Here is a list of some the decisions made by the core
conservatives of the high court as those individuals listed above. The conservative block has wasted no time in
making their power known to everyone.
Abortion
J DOBBS
V. JACKSON WOMEN’S HEALTH ORGANIZATION (6-3)
The justices voted 6 to 3 to uphold a
restrictive Mississippi abortion law. In the most consequential part of the
ruling, Chief John Roberts did not join the majority opinion to eliminate
the fundamental right to abortion established nearly 50 years ago in Roe.
The outcome was telegraphed in the leaked draft but the final ruling
immediately reshaped the political landscape and cleared the way for states to
ban or severely limit abortion access.
Second amendment
NEW
YORK STATE RIFLE & PISTOL ASSOC. V. BRUEN. (6-3)
In the first major Second Amendment
ruling in more than a decade, the court said that law-abiding Americans have a
right to carry handguns outside the home for self-defense. The majority
opinion, authored by Thomas, struck down a long-standing New York law requiring
a special need to carry a weapon and put at risk similar laws in Maryland,
California, New Jersey, Hawaii and Massachusetts.
Climate change
WEST
VIRGINIA V. ENVIRONMENTAL PROTECTION AGENCY (6-3)
The court rolled back the
Environmental Protection Agency’s (EPA) ability to reduce the carbon output of
existing power plans in a blow to the Biden administration’s plans for
combating climate change.

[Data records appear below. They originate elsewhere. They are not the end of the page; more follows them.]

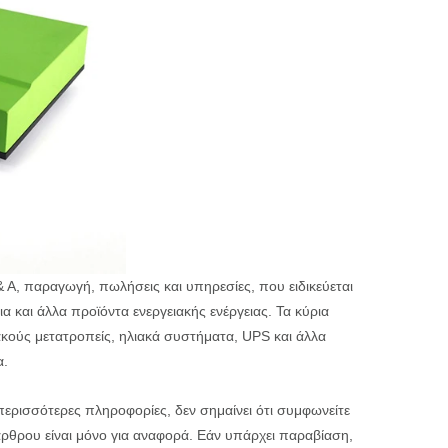
 Α, παραγωγή, πωλήσεις και υπηρεσίες, που ειδικεύεται
α και άλλα προϊόντα ενεργειακής ενέργειας. Τα κύρια
ακούς μετατροπείς, ηλιακά συστήματα, UPS και άλλα
α.
 περισσότερες πληροφορίες, δεν σημαίνει ότι συμφωνείτε
 άρθρου είναι μόνο για αναφορά. Εάν υπάρχει παραβίαση,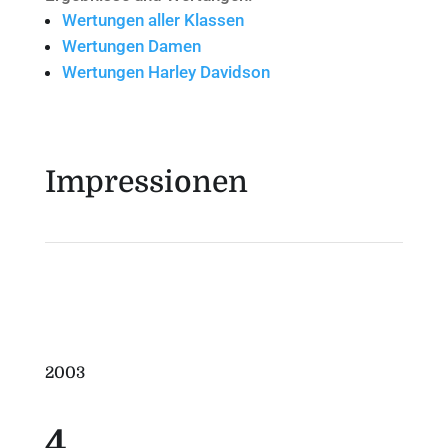
Wertungen aller Klassen
Wertungen Damen
Wertungen Harley Davidson
Impressionen
2003
4.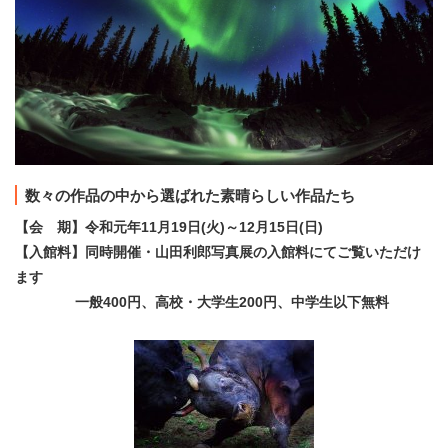
数々の作品の中から選ばれた素晴らしい作品たち
【会 期】令和元年11月19日(火)～12月15日(日)
【入館料】同時開催・山田利郎写真展の入館料にてご覧いただけ
ます
一般400円、高校・大学生200円、中学生以下無料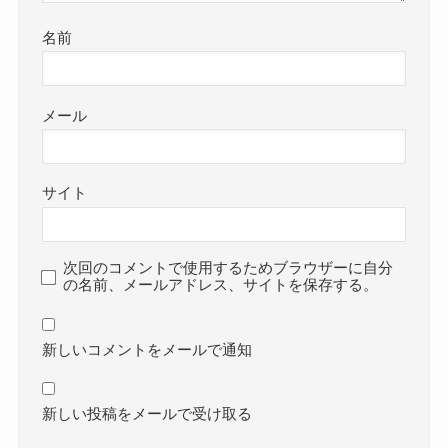
名前
メール
サイト
次回のコメントで使用するためブラウザーに自分
の名前、メールアドレス、サイトを保存する。
新しいコメントをメールで通知
新しい投稿をメールで受け取る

The decision risks putting the United States even
further off track from the president’s goal of running the nation’s power grid
on clean energy by 2035.
Covid and vaccine mandates
NATIONAL
FEDERATION OF INDEPENDENT BUSINESS V. DEPARTMENT OF LABOR (6-3)
The court blocked the Biden
administration’s vaccination-or-testing requirement for the nation’s largest
employers, a blow to the president’s signature initiative for curbing the
coronavirus and boosting the country’s vaccination rate. The court was
generally supportive of state pandemic initiatives, but said the federal
government lacked the power to impose sweeping requirements on workplaces
throughout the country.
Separation of church and state
CARSON V.
MAKIN (6-3)
The court’s conservative majority
invalidated a Maine tuition program, ruling that the state cannot bar religious
schools from receiving public grants extended to other private schools.
Roberts, writing for the majority, said the tuition program “promotes
stricter separation of church and state” than the constitution requires.
School prayer
KENNEDY V.
BREMERTON SCHOOL DISTRICT (6-3)
The conservative majority, said the coach’s prayers at the public school event were protected by the Constitution’s guarantees of free speech and religious exercise and did not violate the prohibition on government endorsement of religion.